While 2014 may be known as the year cybersecurity awareness finally broke into mainstream America’s consciousness, there were a few other technologies that also stood out. When reviewing government IT initiatives, it becomes clear that agencies have moved to accept -even embrace – cloud computing, mobile technologies, Big Data, and collaboration.
The federal government has frequently been compared to a dinosaur – slow and unwilling, or unable, to change. But most agency CIOs have come to realize that the pace of technology innovation is only speeding up. They are working hard to bring new technologies into the federal workplace, and to evolve the internal cultures that on the one hand are resistant to change, on the other are eager to BYOD.
Frank Baitman, CIO, Department of Health and Human Services
HHS started out the year in the headlines, and not in a good way. The disastrous initial rollout of Healthcare.gov in October 2013 was dogged by problems, which in turn led to congressional hearings and a black eye for an administration that previously had seemed pretty tech-savvy. But this time around is a different story. The website has seen new enrollments approach 2.5 million, not counting those who enrolled last year and simply continued their coverage.

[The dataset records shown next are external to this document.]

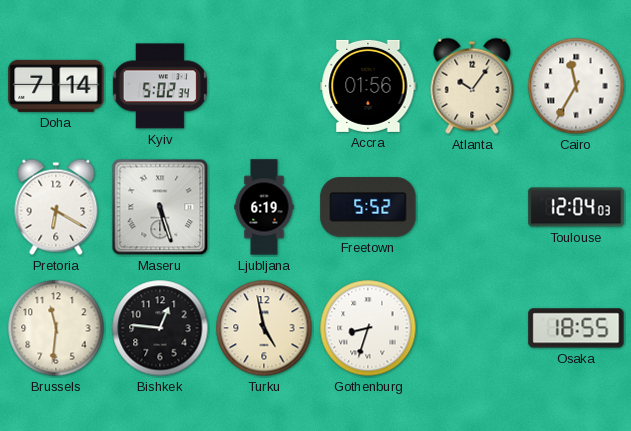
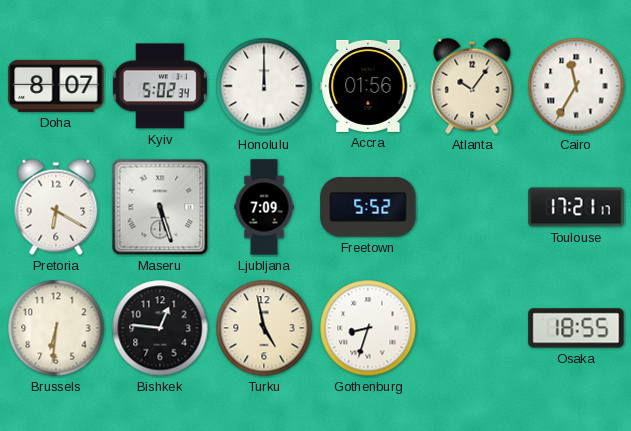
Doha: 7:14 -> 8:07
Honolulu: none -> 12:00
Ljubljana: 6:19 -> 7:09
Toulouse: 12:04 -> 17:21
Brussels: 11:31 -> 6:31
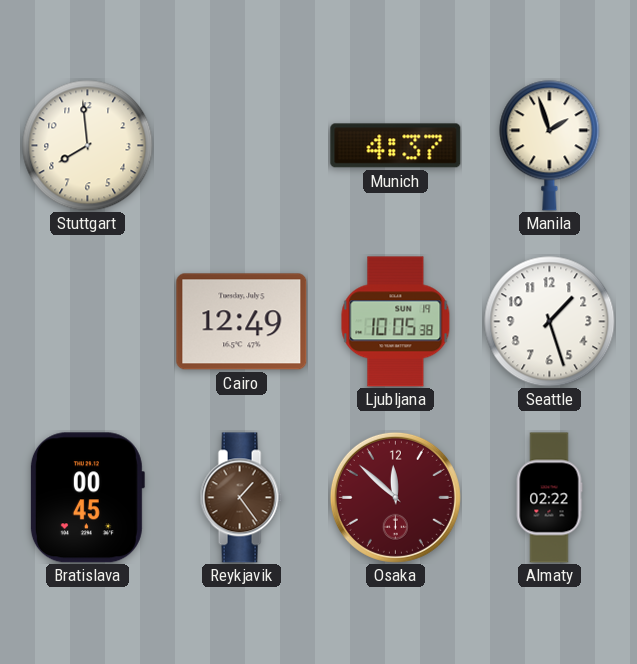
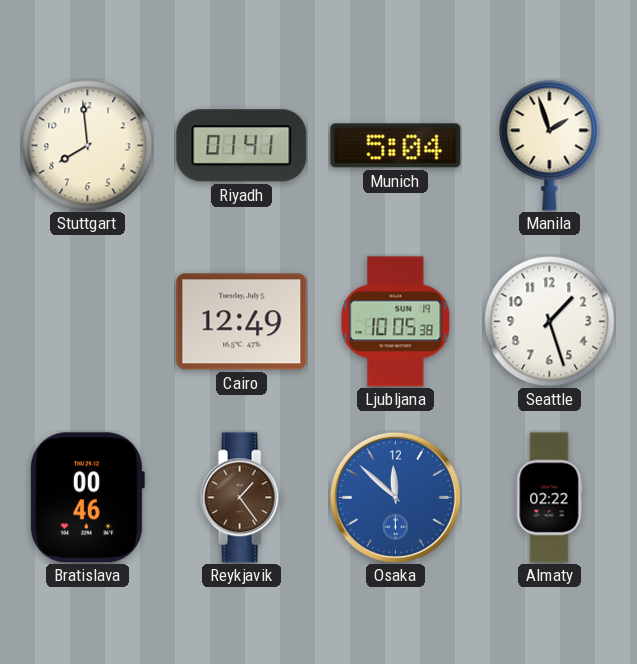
Riyadh: none -> 01:41
Munich: 4:37 -> 5:04
Bratislava: 00:45 -> 00:46
Osaka dial: burgundy -> blue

In the meantime, HHS has embraced President Obama’s Big Data initiative, and now has more than 1,000 datasets for organizations and citizens to browse through and use to create new products and services. In addition, the department awarded a blanket purchase agreement to InfoReliance for cloud services; after another bidder’s protest was rejected by the Government Accountability Office, work is set to begin on new email and collaboration solutions.
Sylvia Burns, CIO, Department of the Interior
Interior has been busy this year with IT initiatives. Its Interior Business Center (formerly the National Business Center) is one of the four shared services providers designated by the Office of Management and Budget for financial services. The department started moving its several content management platforms to the cloud, utilizing the Drupal open source platform.

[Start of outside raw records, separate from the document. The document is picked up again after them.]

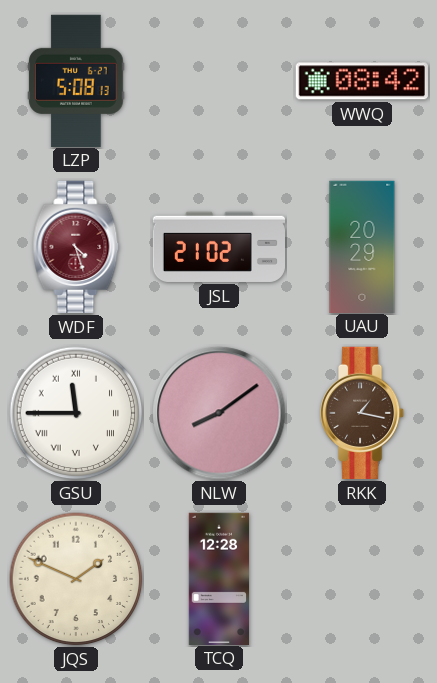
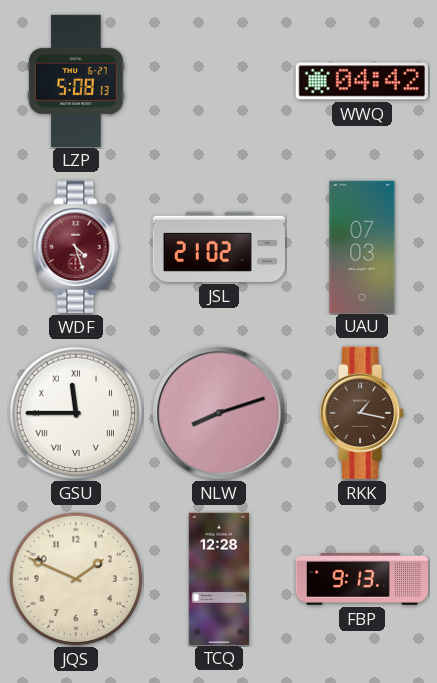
WWQ: 08:42 -> 04:42
UAU: 20:29 -> 07:03
NLW: 8:09 -> 8:12
FBP: none -> 9:13
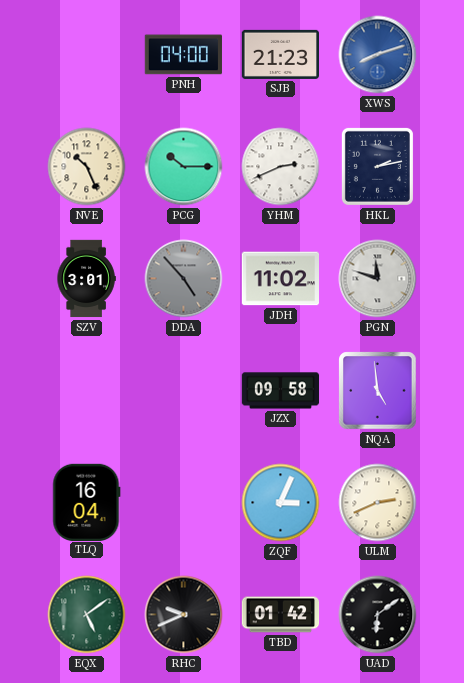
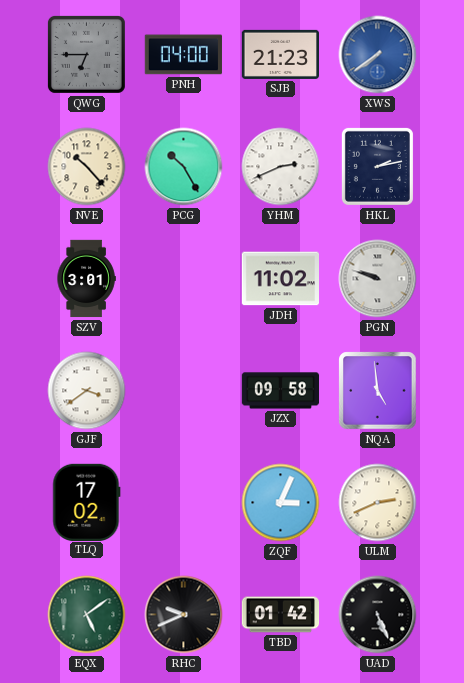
QWG: none -> 6:45
XWS: 8:12 -> 7:39
NVE: 10:26 -> 10:23
PCG: 10:15 -> 10:25
DDA: 4:53 -> none
PGN: 11:48 -> 9:48
GJF: none -> 3:39
TLQ: 16:04 -> 17:02
UAD: 6:09 -> 5:26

Burns, who has been at Interior for eight years, is overseeing numerous major IT projects, including consolidation of IT management across the department while simultaneously setting up a cloud hosting service. “Generally, I think that cloud is kind of a specialty, just because there are things that have to be thought of from a security perspective and from an access and authentication perspective, that are not the same considerations when you have something internal,” she said in an interview.
Sonny Bhagowalia, CIO, Department of Treasury
One major trend sweeping through federal agencies is recognizing the value of “service as a service.” This was given a real jump-start in May, when the Office of Management and Budget and the Treasury Department announced the designation of four government shared service providers for financial management. Treasury, along with the departments of Agriculture, Interior, and Transportation, now offer services that lower agencies’ administrative costs, establish common processes and procedures, and advance the goal of financial system modernization.
Bhagowalia became CIO at Treasury in October after serving as technology advisor to the governor of Hawaii. He previously served as CIO at Interior, so he brings extensive knowledge from several different perspectives to running the department’s Administrative Resource Center and delivering services that add value to agency customers.